After divorce, home equity in former marital home may be lost without good planning and consideration of housing market downturn.
Q: My ex-spouse and I own a home together that sits on a big piece of property. When we divorced, he opted to continue to live in the house. Our divorce decree gave him he had 5 years to buy me out or sell.
My ex-spouse wound up staying in the home for only a year, and during that time he refinanced the loan so it is only in his name. But the title remains in both our names. Recently, he moved out of the house and is not paying his mortgage. He has advised me he is filing for bankruptcy and including the loan he has on the house.
This now means that I will lose my investment in the house. Can he do this? And, is there anything I can do about it?
A: The first thing to figure out is what your investment in the property is worth in today’s market.
Over the last five years, during this Great Recession, home prices have fallen an average of 30 percent. In some markets home prices have fallen as much as 60 or even 65 percent. If you live in a neighborhood that is filled with foreclosures, it’s likely that your home value has plummeted, and any equity you may have had in the property evaporated long ago.

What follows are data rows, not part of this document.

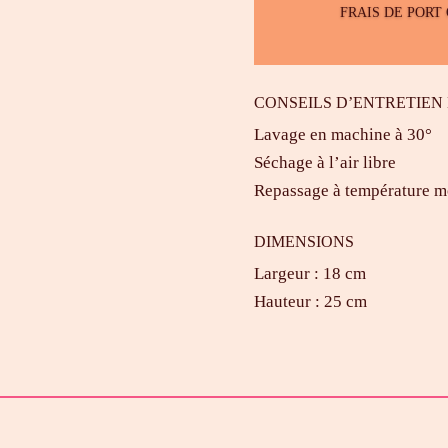
FRAIS DE PORT
sac
ceinture
en
CONSEILS D’ENTRETIEN
coton
Lavage en machine à 30°
Séchage à l’air libre
Repassage à température 
DIMENSIONS
Largeur : 18 cm
Hauteur : 25 cm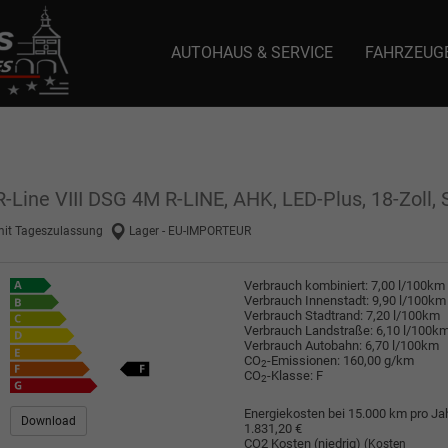
AUTOHAUS & SERVICE
FAHRZEUG
e: selector1-aee-de0k._domainkey.autoeinmaleins.onmicrosoft.com Host Nam
-Line VIII DSG 4M R-LINE, AHK, LED-Plus, 18-Zoll, S
mit Tageszulassung
Lager - EU-IMPORTEUR
Verbrauch kombiniert:
7,00 l/100km
Verbrauch Innenstadt:
9,90 l/100km
Verbrauch Stadtrand:
7,20 l/100km
Verbrauch Landstraße:
6,10 l/100k
Verbrauch Autobahn:
6,70 l/100km
CO
-Emissionen:
160,00 g/km
2
CO
-Klasse:
F
2
Energiekosten bei 15.000 km pro Jah
Download
1.831,20 €
CO2 Kosten (niedrig)
(Kosten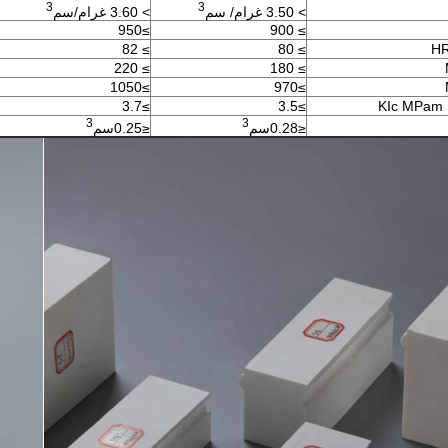
3
3
> 3.50 غرام/ سم
> 3.60 غرام/سم
≥950
≥ 900
≥ 82
≥ 80
≥ 220
≥ 180
≥1050
≥970
≥3.7
≥3.5
3
3
≤0.28
سم
≤0.25
سم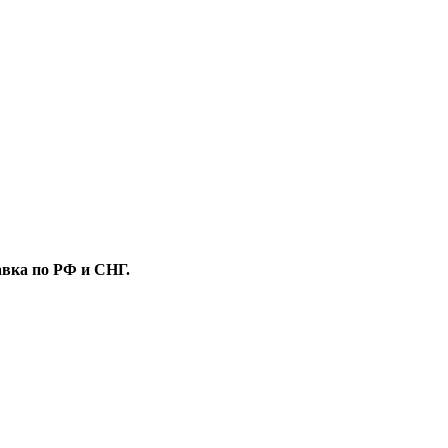
вка по РФ и СНГ.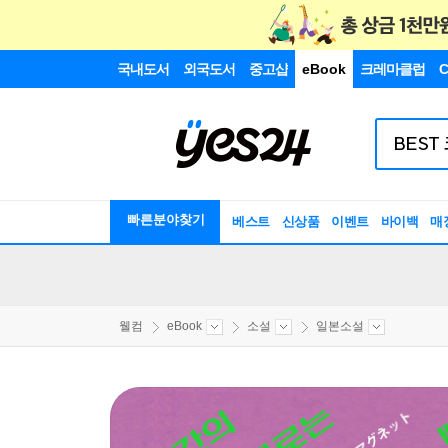
국내도서
외국도서
중고샵
eBook
크레마클럽
C
빠른분야찾기
베스트
신상품
이벤트
바이백
매
웰컴
eBook
소설
일본소설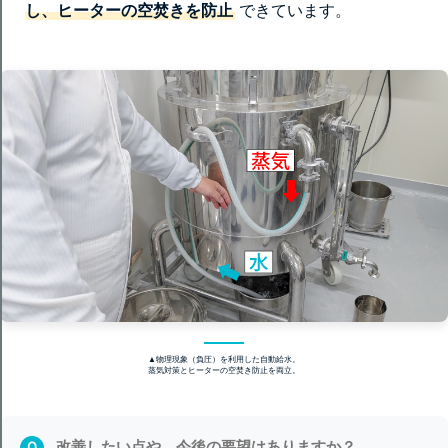
し、ヒーターの空焚きを防止
できています。
▲物理現象（負圧）を利用した自動給水。
蒸気対策とヒーターの空焚き防止を両立。
改善したい点や、今後の要望はありますか？
Q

For instance, one study found that home values had fallen back to where they were in 1998 or 1999. That’s 13 years of home appreciation wiped out.
While your equity may have been wiped out, the good news is that your ex-spouse actually refinanced the property into his name alone, so you’re not on the hook for the mortgage. Or if you are on title to the home, your name is not associated with the debt. But because you signed the mortgage, the lender has the right to foreclose on the home, sell it, and use the proceeds from the foreclosure sale to pay off the debt.
When you allowed him to refinance the home, you should have had him buy you out at that time. Then you would have quit claimed your interest in the home to him and would have been done with the home.
Your situation would be a lot more difficult if you were legally responsible for the mortgage payment. If he stopped making the payments, you’d wind up ruining your credit, or having to find the cash to pay for the mortgage to this property as well as your current residence.
That, by the way, may be an option. You could make the mortgage payments in exchange for your ex-spouse signing over his share of the deed to the property. But you’d really want to understand what, if any, value the property has.
As to the question of whether your ex-spouse can stop making payments, the fact of the matter is he already has. We’re guessing if he had the money, he’s continue making the payments. So, either he’s out of cash or the property value is worth a lot less than the mortgage amount, which means your equity has already vanished. You can probably sue him to start making payments, but you might spend more than it’s worth.
The best thing to do is consult with your divorce attorney to find out what options you have and what it might cost to pursue them.